В десятом часу, умывшись до пояса холодной водой и принарядившись, то есть надев свой единственный темно-синий костюм, Трубачевский отправился к Бауэру. За ночь он не прилег ни на минуту, но чувствовал себя превосходно. И вообще все было превосходно, все, что он видел на небе и на земле. Десятый час, а солнце грело уже вовсю, как летом. На улицах было еще пустовато, но это-то и красиво. Нарядный мороженщик стоял подле чистой голубой тележки, нарядные милиционеры управляли движением. Небо тоже было голубое, и он впервые заметил, в какие разнообразные и приятные цвета перекрашены дома на проспекте Карла Либкнехта. Мостовая после наводнения 1924 года была выложена булыжником, а теперь булыжник сняли и заменили торцами, — это тоже было куда удобнее и приятнее. Во дворе дома № 26/28 мальчики молча разглядывали собаку, стоявшую среди них с грустным и виноватым выражением. Один погладил ее, и Трубачевский радостно улыбнулся, сам не зная почему, но, должно быть, потому, что у мальчика было доброе лицо — доброе и красивое, как все, что он видел перед собой в то утро.

Анна Филипповна открыла ему, но не сразу, а сперва накинув цепочку и поглядев на него через щель. Причесываясь, перед тем как зайти к Бауэру, он увидел ее в зеркале и, хотя она сердито бормотала себе под нос и нос висел уже не над верхней губой, а над нижней, нашел, что она все-таки симпатичная и в детстве, наверно, была красивой.

Потом он нащупал в боковом кармане листки с переписанным набело стихотворением и спросил, встал ли уже Сергей Иванович.
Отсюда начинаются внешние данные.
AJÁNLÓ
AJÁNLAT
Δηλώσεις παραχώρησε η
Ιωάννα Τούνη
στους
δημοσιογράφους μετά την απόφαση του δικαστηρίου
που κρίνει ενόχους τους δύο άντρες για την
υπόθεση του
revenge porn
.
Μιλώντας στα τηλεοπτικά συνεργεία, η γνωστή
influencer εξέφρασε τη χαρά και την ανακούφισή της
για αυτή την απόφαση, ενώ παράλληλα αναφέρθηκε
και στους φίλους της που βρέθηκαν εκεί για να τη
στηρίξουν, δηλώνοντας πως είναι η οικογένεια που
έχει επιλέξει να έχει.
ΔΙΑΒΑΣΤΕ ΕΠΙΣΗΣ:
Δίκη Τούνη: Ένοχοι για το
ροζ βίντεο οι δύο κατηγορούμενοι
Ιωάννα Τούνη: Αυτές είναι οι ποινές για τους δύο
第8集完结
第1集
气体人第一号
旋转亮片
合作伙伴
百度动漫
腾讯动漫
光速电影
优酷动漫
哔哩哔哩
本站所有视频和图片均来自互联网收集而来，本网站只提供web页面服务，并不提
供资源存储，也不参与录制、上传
— Скажите ему, Анна Филипповна, что я пришел, — добавил он, не дожидаясь ответа. «Ну, поворачивайся, кот в сапогах», — радостно подумал он, когда старуха неторопливо пошла по коридору.
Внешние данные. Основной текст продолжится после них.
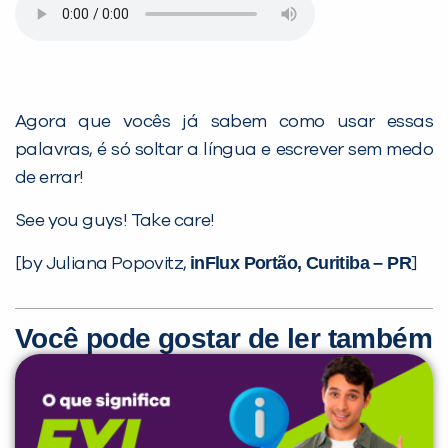
Agora que vocês já sabem como usar essas
palavras, é só soltar a língua e escrever sem medo
de errar!
See you guys! Take care!
inFlux Portão, Curitiba – PR
[by Juliana Popovitz,
]
Você pode gostar de ler também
Она вернулась минуту спустя и сказала, что Сергей Иванович просит в архив. Трубачевский вынул листки и сейчас же положил их обратно. Сердце прыгнуло вверх, потом вниз, потом провалилось. А вдруг все вздор, и старик скажет, что вздор и совершенно неверно?
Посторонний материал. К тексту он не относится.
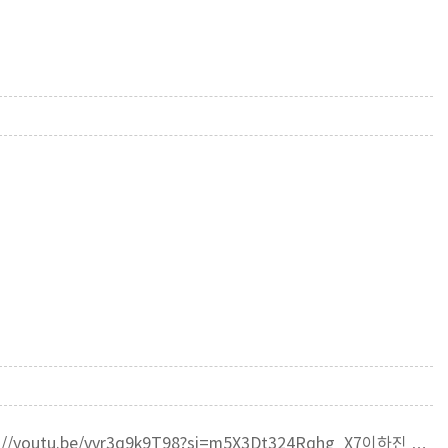
s://youtu.be/vvr3q9k9T98?si=m5X3Dt324Rqhg_X7이하진 …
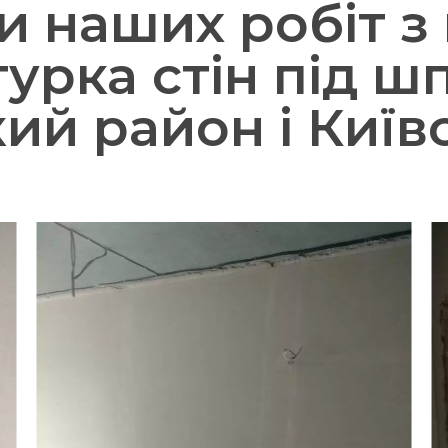
и наших робіт з
урка стін під ш
ий район і Київс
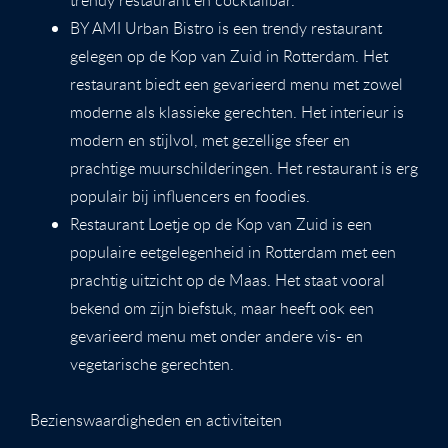
BY AMI Urban Bistro is een trendy restaurant
gelegen op de Kop van Zuid in Rotterdam. Het
restaurant biedt een gevarieerd menu met zowel
moderne als klassieke gerechten. Het interieur is
modern en stijlvol, met gezellige sfeer en
prachtige muurschilderingen. Het restaurant is erg
populair bij influencers en foodies.
Restaurant Loetje op de Kop van Zuid is een
populaire eetgelegenheid in Rotterdam met een
prachtig uitzicht op de Maas. Het staat vooral
bekend om zijn biefstuk, maar heeft ook een
gevarieerd menu met onder andere vis- en
vegetarische gerechten.
Bezienswaardigheden en activiteiten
Дрожащей от волнения рукой он постучал в дверь, и голос Бауэра сказал:

— Войдите.

Трубачевский вошел.

Первое, что бросилось ему в глаза, когда, еще ничего не понимая, он остановился на пороге, были бумаги. Бумаг было очень много — кажется, гораздо больше, чем их было в этом архиве. Они лежали на столе, на окнах, на откидной доске пушкинского бюро, на полу и на стульях. Старик стоял среди этого разгрома спиной к нему и не сразу обернулся, когда открылась дверь, — только пригнулся ниже над столом, так что стала видна вся старческая, худая шея. Потом обернулся, посмотрел, сердито запахнул халат, и Трубачевский, несмотря на все волнение, успел заметить, как похож он сейчас на свою карикатуру — в ермолке, с повисшими унылыми усами.

— Ну? — спросил Бауэр сурово.

— Сергей Иванович, я… — начал Трубачевский и сбился. — Словом, вот…

Он вынул листки и протянул их Бауэру. Старик стал читать. Вдруг так тихо стало в архиве, что Трубачевский услышал, как стучит его сердце. Кто-то прошел наверху. На улице сказали громко. У него было такое чувство, что время остановилось и весь мир ждет, когда Бауэр кончит читать.

И Бауэр кончил наконец. Дойдя до последнего листка, он на минуту вернулся к первому. Потом поднял глаза.

Трубачевский перевел дыхание: глаза были веселые.

— Сергей Иванович…

Бауэр улыбнулся.

— Сергей Иванович! — отчаянно заорал Трубачевский.

— Разгадал, разгадал, — успокоительно сказал Бауэр и сморщил нос от удовольствия. — Разгадал. И, кажется, Жигалев насчет «Онегина» прав был, похоже. Ну, а теперь рассказывайте.

— Сергей Иванович… что рассказывать?

— Все. Только прежде воды выпейте, а то на вас лица нет.

Трубачевский выпил воды и рассказал. Он упомянул даже об этом сне, когда ему Машенька приснилась, и чуть было ее не назвал, вовремя спохватился:

— …одна знакомая, — и прибавил, покраснев: — Двоюродная сестра.

Бауэр добродушно выпятил под усами губы.